## What is being asked
Set down all of the entries exactly, leaving nothing out.

(Extracted page text data)
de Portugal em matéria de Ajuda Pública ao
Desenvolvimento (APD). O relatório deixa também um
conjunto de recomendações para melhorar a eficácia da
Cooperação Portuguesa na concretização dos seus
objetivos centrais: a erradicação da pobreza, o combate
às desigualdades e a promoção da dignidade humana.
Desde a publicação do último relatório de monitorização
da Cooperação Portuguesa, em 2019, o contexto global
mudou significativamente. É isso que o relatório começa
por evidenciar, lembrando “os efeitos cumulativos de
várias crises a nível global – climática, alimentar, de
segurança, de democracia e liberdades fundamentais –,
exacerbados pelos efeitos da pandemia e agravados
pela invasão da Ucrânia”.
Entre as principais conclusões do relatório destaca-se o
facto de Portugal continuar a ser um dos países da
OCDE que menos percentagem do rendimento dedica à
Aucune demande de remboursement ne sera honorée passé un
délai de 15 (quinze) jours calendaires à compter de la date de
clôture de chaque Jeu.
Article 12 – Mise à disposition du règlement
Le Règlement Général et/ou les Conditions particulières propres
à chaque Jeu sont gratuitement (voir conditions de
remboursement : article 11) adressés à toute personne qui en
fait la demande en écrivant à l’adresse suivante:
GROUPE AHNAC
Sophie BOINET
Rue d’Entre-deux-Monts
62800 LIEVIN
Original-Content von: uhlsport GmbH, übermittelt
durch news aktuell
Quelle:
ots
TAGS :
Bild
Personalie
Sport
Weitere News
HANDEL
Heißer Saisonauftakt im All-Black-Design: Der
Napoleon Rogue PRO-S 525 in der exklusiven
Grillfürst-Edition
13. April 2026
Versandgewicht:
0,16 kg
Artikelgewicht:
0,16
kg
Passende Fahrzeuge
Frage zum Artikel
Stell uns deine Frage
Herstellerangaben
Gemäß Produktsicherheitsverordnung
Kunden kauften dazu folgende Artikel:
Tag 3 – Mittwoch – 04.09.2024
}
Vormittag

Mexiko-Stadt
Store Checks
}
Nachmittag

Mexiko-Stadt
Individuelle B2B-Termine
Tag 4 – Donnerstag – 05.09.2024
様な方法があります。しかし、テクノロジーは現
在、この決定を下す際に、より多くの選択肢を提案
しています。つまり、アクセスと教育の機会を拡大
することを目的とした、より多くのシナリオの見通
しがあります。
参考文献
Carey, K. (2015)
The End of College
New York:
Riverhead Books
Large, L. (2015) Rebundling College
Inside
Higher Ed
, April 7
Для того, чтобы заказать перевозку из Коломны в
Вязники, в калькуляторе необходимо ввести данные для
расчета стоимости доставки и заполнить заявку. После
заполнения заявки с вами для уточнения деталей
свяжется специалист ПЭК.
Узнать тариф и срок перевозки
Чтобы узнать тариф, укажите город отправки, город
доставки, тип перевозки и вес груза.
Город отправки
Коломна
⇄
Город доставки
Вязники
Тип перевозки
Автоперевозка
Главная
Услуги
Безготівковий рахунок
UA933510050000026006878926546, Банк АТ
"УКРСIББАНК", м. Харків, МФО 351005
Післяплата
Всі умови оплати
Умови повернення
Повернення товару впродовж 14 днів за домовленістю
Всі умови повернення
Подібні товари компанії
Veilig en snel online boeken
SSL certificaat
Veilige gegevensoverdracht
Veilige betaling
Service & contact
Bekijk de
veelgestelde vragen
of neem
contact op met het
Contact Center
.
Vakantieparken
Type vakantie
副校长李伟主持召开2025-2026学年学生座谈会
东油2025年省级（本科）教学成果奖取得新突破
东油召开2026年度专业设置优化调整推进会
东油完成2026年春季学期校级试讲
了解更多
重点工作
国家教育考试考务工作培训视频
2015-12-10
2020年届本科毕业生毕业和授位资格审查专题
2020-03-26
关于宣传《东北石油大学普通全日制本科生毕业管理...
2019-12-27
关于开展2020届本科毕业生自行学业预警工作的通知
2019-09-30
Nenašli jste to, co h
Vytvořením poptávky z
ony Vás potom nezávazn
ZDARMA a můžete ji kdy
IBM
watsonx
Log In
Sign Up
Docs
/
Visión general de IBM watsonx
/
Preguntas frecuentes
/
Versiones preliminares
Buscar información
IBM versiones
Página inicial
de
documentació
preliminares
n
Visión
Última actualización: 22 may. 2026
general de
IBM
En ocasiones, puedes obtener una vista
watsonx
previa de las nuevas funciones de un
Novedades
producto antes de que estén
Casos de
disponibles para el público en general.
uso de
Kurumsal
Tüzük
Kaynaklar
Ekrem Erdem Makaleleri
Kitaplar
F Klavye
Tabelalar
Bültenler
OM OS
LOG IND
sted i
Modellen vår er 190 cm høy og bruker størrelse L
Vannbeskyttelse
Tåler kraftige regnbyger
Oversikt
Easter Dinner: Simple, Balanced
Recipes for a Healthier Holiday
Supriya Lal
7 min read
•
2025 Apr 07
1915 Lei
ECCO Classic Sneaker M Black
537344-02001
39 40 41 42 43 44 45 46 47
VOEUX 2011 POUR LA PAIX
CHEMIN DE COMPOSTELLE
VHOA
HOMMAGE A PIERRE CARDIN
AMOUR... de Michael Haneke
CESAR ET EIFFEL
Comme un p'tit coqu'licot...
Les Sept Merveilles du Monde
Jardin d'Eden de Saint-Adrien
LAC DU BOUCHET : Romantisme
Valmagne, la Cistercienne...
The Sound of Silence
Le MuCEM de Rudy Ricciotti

## Response
de Portugal em matéria de Ajuda Pública ao
Desenvolvimento (APD). O relatório deixa também um
conjunto de recomendações para melhorar a eficácia da
Cooperação Portuguesa na concretização dos seus
objetivos centrais: a erradicação da pobreza, o combate
às desigualdades e a promoção da dignidade humana.
Desde a publicação do último relatório de monitorização
da Cooperação Portuguesa, em 2019, o contexto global
mudou significativamente. É isso que o relatório começa
por evidenciar, lembrando “os efeitos cumulativos de
várias crises a nível global – climática, alimentar, de
segurança, de democracia e liberdades fundamentais –,
exacerbados pelos efeitos da pandemia e agravados
pela invasão da Ucrânia”.
Entre as principais conclusões do relatório destaca-se o
facto de Portugal continuar a ser um dos países da
OCDE que menos percentagem do rendimento dedica à
Aucune demande de remboursement ne sera honorée passé un
délai de 15 (quinze) jours calendaires à compter de la date de
clôture de chaque Jeu.
Article 12 – Mise à disposition du règlement
Le Règlement Général et/ou les Conditions particulières propres
à chaque Jeu sont gratuitement (voir conditions de
remboursement : article 11) adressés à toute personne qui en
fait la demande en écrivant à l’adresse suivante:
GROUPE AHNAC
Sophie BOINET
Rue d’Entre-deux-Monts
62800 LIEVIN
Original-Content von: uhlsport GmbH, übermittelt
durch news aktuell
Quelle:
ots
TAGS :
Bild
Personalie
Sport
Weitere News
HANDEL
Heißer Saisonauftakt im All-Black-Design: Der
Napoleon Rogue PRO-S 525 in der exklusiven
Grillfürst-Edition
13. April 2026
Versandgewicht:
0,16 kg
Artikelgewicht:
0,16
kg
Passende Fahrzeuge
Frage zum Artikel
Stell uns deine Frage
Herstellerangaben
Gemäß Produktsicherheitsverordnung
Kunden kauften dazu folgende Artikel:
Tag 3 – Mittwoch – 04.09.2024
}
Vormittag

Mexiko-Stadt
Store Checks
}
Nachmittag

Mexiko-Stadt
Individuelle B2B-Termine
Tag 4 – Donnerstag – 05.09.2024
様な方法があります。しかし、テクノロジーは現
在、この決定を下す際に、より多くの選択肢を提案
しています。つまり、アクセスと教育の機会を拡大
することを目的とした、より多くのシナリオの見通
しがあります。
参考文献
Carey, K. (2015)
The End of College
New York:
Riverhead Books
Large, L. (2015) Rebundling College
Inside
Higher Ed
, April 7
Для того, чтобы заказать перевозку из Коломны в
Вязники, в калькуляторе необходимо ввести данные для
расчета стоимости доставки и заполнить заявку. После
заполнения заявки с вами для уточнения деталей
свяжется специалист ПЭК.
Узнать тариф и срок перевозки
Чтобы узнать тариф, укажите город отправки, город
доставки, тип перевозки и вес груза.
Город отправки
Коломна
⇄
Город доставки
Вязники
Тип перевозки
Автоперевозка
Главная
Услуги
Безготівковий рахунок
UA933510050000026006878926546, Банк АТ
"УКРСIББАНК", м. Харків, МФО 351005
Післяплата
Всі умови оплати
Умови повернення
Повернення товару впродовж 14 днів за домовленістю
Всі умови повернення
Подібні товари компанії
Veilig en snel online boeken
SSL certificaat
Veilige gegevensoverdracht
Veilige betaling
Service & contact
Bekijk de
veelgestelde vragen
of neem
contact op met het
Contact Center
.
Vakantieparken
Type vakantie
副校长李伟主持召开2025-2026学年学生座谈会
东油2025年省级（本科）教学成果奖取得新突破
东油召开2026年度专业设置优化调整推进会
东油完成2026年春季学期校级试讲
了解更多
重点工作
国家教育考试考务工作培训视频
2015-12-10
2020年届本科毕业生毕业和授位资格审查专题
2020-03-26
关于宣传《东北石油大学普通全日制本科生毕业管理...
2019-12-27
关于开展2020届本科毕业生自行学业预警工作的通知
2019-09-30
Nenašli jste to, co h
Vytvořením poptávky z
ony Vás potom nezávazn
ZDARMA a můžete ji kdy
IBM
watsonx
Log In
Sign Up
Docs
/
Visión general de IBM watsonx
/
Preguntas frecuentes
/
Versiones preliminares
Buscar información
IBM versiones
Página inicial
de
documentació
preliminares
n
Visión
Última actualización: 22 may. 2026
general de
IBM
En ocasiones, puedes obtener una vista
watsonx
previa de las nuevas funciones de un
Novedades
producto antes de que estén
Casos de
disponibles para el público en general.
uso de
Kurumsal
Tüzük
Kaynaklar
Ekrem Erdem Makaleleri
Kitaplar
F Klavye
Tabelalar
Bültenler
OM OS
LOG IND
sted i
Modellen vår er 190 cm høy og bruker størrelse L
Vannbeskyttelse
Tåler kraftige regnbyger
Oversikt
Easter Dinner: Simple, Balanced
Recipes for a Healthier Holiday
Supriya Lal
7 min read
•
2025 Apr 07
1915 Lei
ECCO Classic Sneaker M Black
537344-02001
39 40 41 42 43 44 45 46 47
VOEUX 2011 POUR LA PAIX
CHEMIN DE COMPOSTELLE
VHOA
HOMMAGE A PIERRE CARDIN
AMOUR... de Michael Haneke
CESAR ET EIFFEL
Comme un p'tit coqu'licot...
Les Sept Merveilles du Monde
Jardin d'Eden de Saint-Adrien
LAC DU BOUCHET : Romantisme
Valmagne, la Cistercienne...
The Sound of Silence
Le MuCEM de Rudy Ricciotti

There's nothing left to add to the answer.